◆ Aim of the exercise: Copy every line from the material below that holds "бани".

◆ Records supplied:

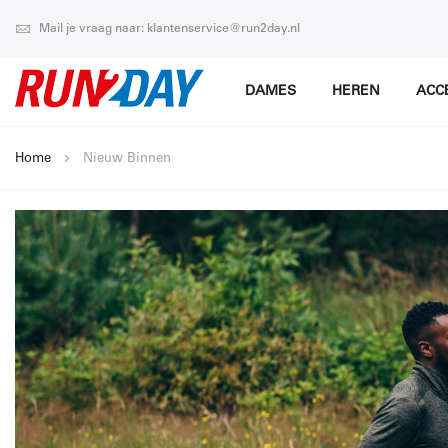
Mail je vraag naar: klantenservice@run2day.nl
DAMES
HEREN
ACC
Home
Nieuw Binnen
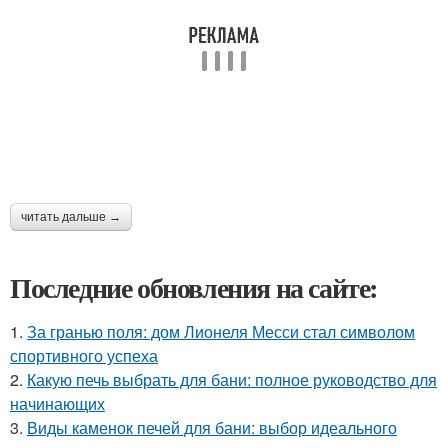
читать дальше →
Последние обновления на сайте:
1.
За гранью поля: дом Лионеля Месси стал символом
спортивного успеха
2.
Какую печь выбрать для бани: полное руководство для
начинающих
3.
Виды каменок печей для бани: выбор идеального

◆ Your response:
Какую печь выбрать для бани: полное руководство для
Виды каменок печей для бани: выбор идеального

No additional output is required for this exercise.